(Saved entries)
+ + + + + + +

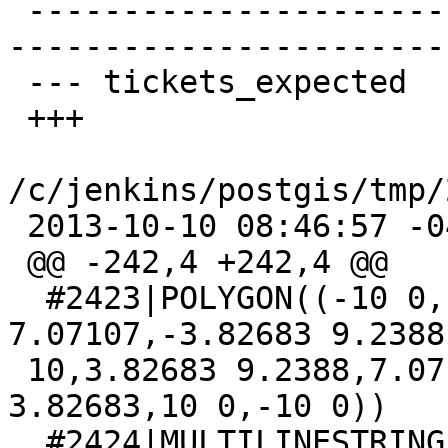
 -------------------------------------------------
-----------------------
 --- tickets_expected    2013-09-08 16:11:25 -0400

 +++

/c/jenkins/postgis/tmp/
 2013-10-10 08:46:57 -0400

 @@ -242,4 +242,4 @@

  #2423|POLYGON((-10 0,-9.2388 3.82683,-7.07107 
7.07107,-3.82683 9.2388,
 10,3.82683 9.2388,7.07107 7.07107,9.2388 
3.82683,10 0,-10 0))

  #2424|MULTILINESTRING((0 0,10 0,24 3,30 10))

+ + + + + + +

Your reply should consist only of the lines from the one containing "10,3.82683 9.2388,7.07107 7.07107,9.2388" through the last line of the records, each reproduced exactly.

 10,3.82683 9.2388,7.07107 7.07107,9.2388 
3.82683,10 0,-10 0))

  #2424|MULTILINESTRING((0 0,10 0,24 3,30 10))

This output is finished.